**Your task**
In the records below, repeat exactly the lines between the line holding "Get another image" and the line holding "finibus, sem non", inclusive, and drop the pictures.
Top of Exercise input
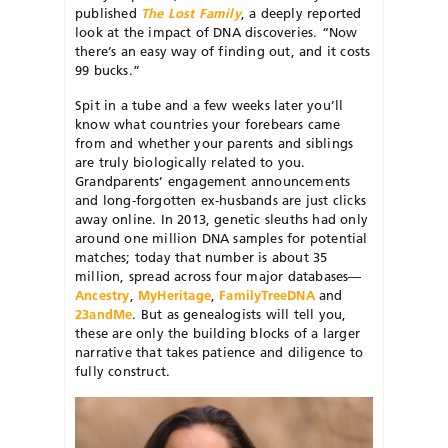
published
The Lost Family
, a deeply reported
look at the impact of DNA discoveries. “Now
there’s an easy way of finding out, and it costs
99 bucks.”
Spit in a tube and a few weeks later you’ll
know what countries your forebears came
from and whether your parents and siblings
are truly biologically related to you.
Grandparents’ engagement announcements
and long-forgotten ex-husbands are just clicks
away online. In 2013, genetic sleuths had only
around one million DNA samples for potential
matches; today that number is about 35
million, spread across four major databases—
Ancestry
,
MyHeritage
,
FamilyTreeDNA
and
23andMe
. But as genealogists will tell you,
these are only the building blocks of a larger
narrative that takes patience and diligence to
fully construct.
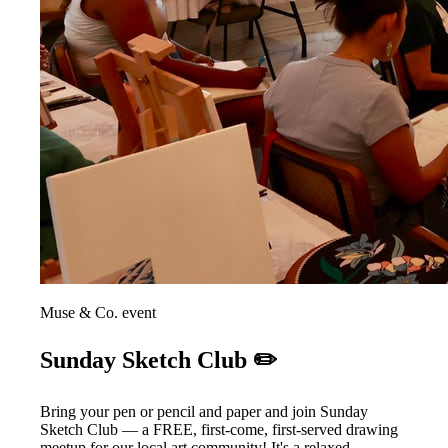
Muse & Co. event
Sunday Sketch Club ✏️
Bring your pen or pencil and paper and join Sunday
Sketch Club — a FREE, first-come, first-served drawing
meetup for our local art community! It's a relaxed,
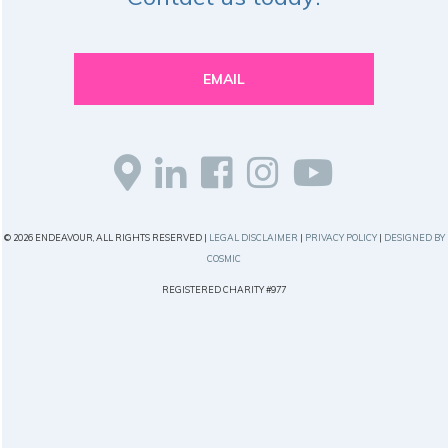
EMAIL
© 2026 ENDEAVOUR, ALL RIGHTS RESERVED |
LEGAL DISCLAIMER
|
PRIVACY POLICY
|
DESIGNED BY
COSMIC
REGISTERED CHARITY #977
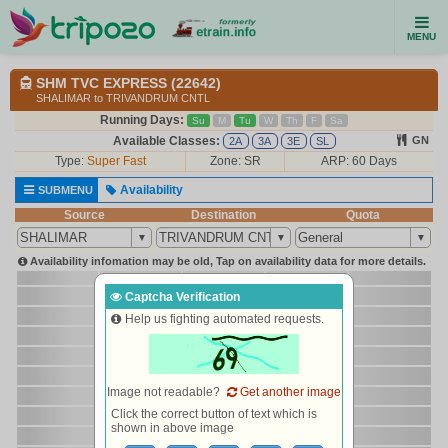
MENU
SHM TVC EXPRESS (22642)
SHALIMAR to TRIVANDRUM CNTL
Running Days:
Su
M
Tu
W
Th
F
Sa
Available Classes:
GN
2A
3A
3E
SL
Type:
Super Fast
Zone: SR
ARP: 60 Days
Availability
SUBMENU
Source
Destination
Quota
Availability infomation may be old, Tap on availability data for more details.
Captcha Verification
Help us fighting automated requests.
Image not readable?
Get another image
Click the correct button of text which is
shown in above image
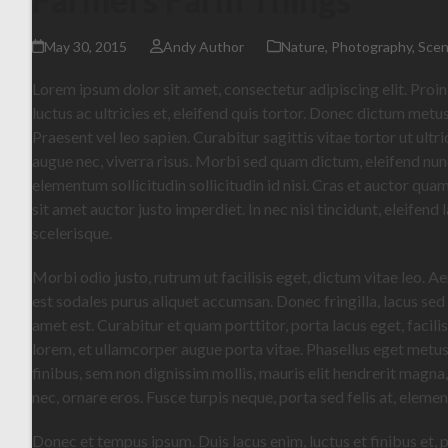
May 30, 2015
Andy Author
Nature
,
Photography
,
Scen
Lorem ipsum dolor sit amet, consectetur adipiscing elit. Proin
luctus ac ultricies et, eleifend quis tortor. Donec dictum metus
Praesent vel leo sapien. Curabitur sagittis vitae tortor ut ult
augue nec, viverra risus. Morbi sed quam dictum, eleifend nunc 
elementum sollicitudin sollicitudin id nisi. Cras et auctor qu
sit amet auctor justo imperdiet. In nec nisi tincidunt, eleifend
scelerisque.
Morbi odio justo, rutrum ut facilisis eget, dictum vitae leo. A
est sodales purus aliquet accumsan. Donec fringilla, lacus sed
amet est. Curabitur et quam porttitor, porta lacus eget, facil
lorem, et ullamcorper augue porta vitae. Phasellus eget metu
finibus, sem non dignissim mollis, mauris elit hendrerit magna
nec, ornare eros. Fusce turpis neque, porta sed felis at, eleme
Donec et tempus ipsum. Duis lacus enim, luctus et finibus et, 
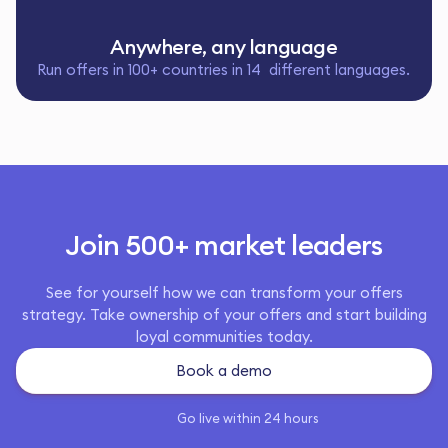
Anywhere, any language
Run offers in 100+ countries in 14 different languages.
Join 500+ market leaders
See for yourself how we can transform your offers
strategy. Take ownership of your offers and start building
loyal communities today.
Book a demo
Go live within 24 hours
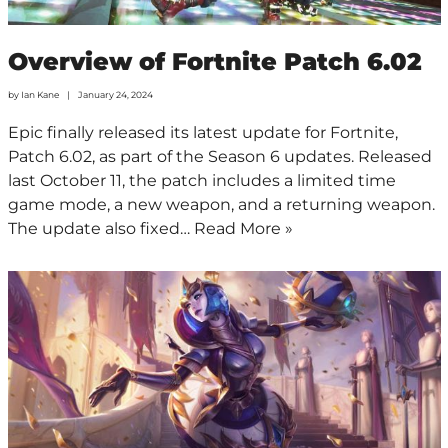
Overview of Fortnite Patch 6.02
by
Ian Kane
January 24, 2024
Epic finally released its latest update for Fortnite,
Patch 6.02, as part of the Season 6 updates. Released
last October 11, the patch includes a limited time
game mode, a new weapon, and a returning weapon.
The update also fixed…
Read More »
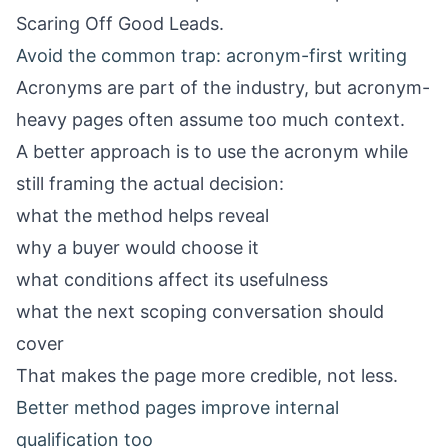
Scaring Off Good Leads
.
Avoid the common trap: acronym-first writing
Acronyms are part of the industry, but acronym-
heavy pages often assume too much context.
A better approach is to use the acronym while
still framing the actual decision:
what the method helps reveal
why a buyer would choose it
what conditions affect its usefulness
what the next scoping conversation should
cover
That makes the page more credible, not less.
Better method pages improve internal
qualification too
Bottom of Exercise input
**Answer section**
Get another image
Click the correct button of text which is
shown in above image
May 30, 2015
Andy Author
Nature
,
Photography
,
Scen
Lorem ipsum dolor sit amet, consectetur adipiscing elit. Proin
luctus ac ultricies et, eleifend quis tortor. Donec dictum metus
Praesent vel leo sapien. Curabitur sagittis vitae tortor ut ult
augue nec, viverra risus. Morbi sed quam dictum, eleifend nunc 
elementum sollicitudin sollicitudin id nisi. Cras et auctor qu
sit amet auctor justo imperdiet. In nec nisi tincidunt, eleifend
scelerisque.
Morbi odio justo, rutrum ut facilisis eget, dictum vitae leo. A
est sodales purus aliquet accumsan. Donec fringilla, lacus sed
amet est. Curabitur et quam porttitor, porta lacus eget, facil
lorem, et ullamcorper augue porta vitae. Phasellus eget metu
finibus, sem non dignissim mollis, mauris elit hendrerit magna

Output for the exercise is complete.